*** Opening Dataset records ***

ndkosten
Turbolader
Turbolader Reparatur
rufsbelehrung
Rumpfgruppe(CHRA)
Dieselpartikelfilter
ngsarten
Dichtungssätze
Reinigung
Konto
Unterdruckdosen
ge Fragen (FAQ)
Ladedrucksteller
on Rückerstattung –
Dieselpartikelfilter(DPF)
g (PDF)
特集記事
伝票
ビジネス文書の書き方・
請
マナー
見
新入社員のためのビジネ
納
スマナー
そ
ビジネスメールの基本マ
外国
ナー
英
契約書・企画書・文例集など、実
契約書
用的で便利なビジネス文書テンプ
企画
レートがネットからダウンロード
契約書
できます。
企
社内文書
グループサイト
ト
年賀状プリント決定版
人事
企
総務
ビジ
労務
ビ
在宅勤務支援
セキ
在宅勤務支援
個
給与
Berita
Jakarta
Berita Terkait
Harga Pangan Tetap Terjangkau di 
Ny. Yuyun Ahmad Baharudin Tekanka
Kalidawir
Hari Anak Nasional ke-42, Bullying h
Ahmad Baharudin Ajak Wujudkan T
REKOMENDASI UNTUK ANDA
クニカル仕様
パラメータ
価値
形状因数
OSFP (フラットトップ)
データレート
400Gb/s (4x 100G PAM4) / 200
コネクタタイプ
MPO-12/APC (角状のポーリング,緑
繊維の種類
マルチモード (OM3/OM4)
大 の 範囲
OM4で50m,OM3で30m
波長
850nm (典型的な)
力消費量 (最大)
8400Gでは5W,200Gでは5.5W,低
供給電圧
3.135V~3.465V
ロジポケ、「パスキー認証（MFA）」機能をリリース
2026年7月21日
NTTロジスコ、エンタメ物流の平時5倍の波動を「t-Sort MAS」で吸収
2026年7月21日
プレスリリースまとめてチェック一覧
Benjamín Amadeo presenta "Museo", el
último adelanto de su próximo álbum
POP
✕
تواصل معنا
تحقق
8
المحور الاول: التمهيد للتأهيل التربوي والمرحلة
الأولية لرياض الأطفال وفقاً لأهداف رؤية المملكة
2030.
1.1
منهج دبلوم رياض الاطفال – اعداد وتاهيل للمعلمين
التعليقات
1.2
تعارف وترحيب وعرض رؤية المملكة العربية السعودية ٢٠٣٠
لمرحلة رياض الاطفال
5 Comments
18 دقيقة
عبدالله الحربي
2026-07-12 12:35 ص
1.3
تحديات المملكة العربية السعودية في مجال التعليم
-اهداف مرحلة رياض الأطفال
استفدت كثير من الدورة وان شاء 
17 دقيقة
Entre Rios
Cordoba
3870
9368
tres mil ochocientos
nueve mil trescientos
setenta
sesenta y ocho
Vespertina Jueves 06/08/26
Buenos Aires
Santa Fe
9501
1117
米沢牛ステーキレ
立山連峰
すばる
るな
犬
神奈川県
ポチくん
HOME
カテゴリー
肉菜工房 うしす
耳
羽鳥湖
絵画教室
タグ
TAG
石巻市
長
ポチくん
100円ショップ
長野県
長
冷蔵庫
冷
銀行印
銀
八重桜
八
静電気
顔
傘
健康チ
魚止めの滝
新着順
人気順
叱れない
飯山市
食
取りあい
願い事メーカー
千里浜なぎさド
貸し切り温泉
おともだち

*** Closing Dataset records ***

◆ Task details
Exactly as shown, output all of the material above.

◆ Exercise output
ndkosten
Turbolader
Turbolader Reparatur
rufsbelehrung
Rumpfgruppe(CHRA)
Dieselpartikelfilter
ngsarten
Dichtungssätze
Reinigung
Konto
Unterdruckdosen
ge Fragen (FAQ)
Ladedrucksteller
on Rückerstattung –
Dieselpartikelfilter(DPF)
g (PDF)
特集記事
伝票
ビジネス文書の書き方・
請
マナー
見
新入社員のためのビジネ
納
スマナー
そ
ビジネスメールの基本マ
外国
ナー
英
契約書・企画書・文例集など、実
契約書
用的で便利なビジネス文書テンプ
企画
レートがネットからダウンロード
契約書
できます。
企
社内文書
グループサイト
ト
年賀状プリント決定版
人事
企
総務
ビジ
労務
ビ
在宅勤務支援
セキ
在宅勤務支援
個
給与
Berita
Jakarta
Berita Terkait
Harga Pangan Tetap Terjangkau di 
Ny. Yuyun Ahmad Baharudin Tekanka
Kalidawir
Hari Anak Nasional ke-42, Bullying h
Ahmad Baharudin Ajak Wujudkan T
REKOMENDASI UNTUK ANDA
クニカル仕様
パラメータ
価値
形状因数
OSFP (フラットトップ)
データレート
400Gb/s (4x 100G PAM4) / 200
コネクタタイプ
MPO-12/APC (角状のポーリング,緑
繊維の種類
マルチモード (OM3/OM4)
大 の 範囲
OM4で50m,OM3で30m
波長
850nm (典型的な)
力消費量 (最大)
8400Gでは5W,200Gでは5.5W,低
供給電圧
3.135V~3.465V
ロジポケ、「パスキー認証（MFA）」機能をリリース
2026年7月21日
NTTロジスコ、エンタメ物流の平時5倍の波動を「t-Sort MAS」で吸収
2026年7月21日
プレスリリースまとめてチェック一覧
Benjamín Amadeo presenta "Museo", el
último adelanto de su próximo álbum
POP
✕
تواصل معنا
تحقق
8
المحور الاول: التمهيد للتأهيل التربوي والمرحلة
الأولية لرياض الأطفال وفقاً لأهداف رؤية المملكة
2030.
1.1
منهج دبلوم رياض الاطفال – اعداد وتاهيل للمعلمين
التعليقات
1.2
تعارف وترحيب وعرض رؤية المملكة العربية السعودية ٢٠٣٠
لمرحلة رياض الاطفال
5 Comments
18 دقيقة
عبدالله الحربي
2026-07-12 12:35 ص
1.3
تحديات المملكة العربية السعودية في مجال التعليم
-اهداف مرحلة رياض الأطفال
استفدت كثير من الدورة وان شاء 
17 دقيقة
Entre Rios
Cordoba
3870
9368
tres mil ochocientos
nueve mil trescientos
setenta
sesenta y ocho
Vespertina Jueves 06/08/26
Buenos Aires
Santa Fe
9501
1117
米沢牛ステーキレ
立山連峰
すばる
るな
犬
神奈川県
ポチくん
HOME
カテゴリー
肉菜工房 うしす
耳
羽鳥湖
絵画教室
タグ
TAG
石巻市
長
ポチくん
100円ショップ
長野県
長
冷蔵庫
冷
銀行印
銀
八重桜
八
静電気
顔
傘
健康チ
魚止めの滝
新着順
人気順
叱れない
飯山市
食
取りあい
願い事メーカー
千里浜なぎさド
貸し切り温泉
おともだち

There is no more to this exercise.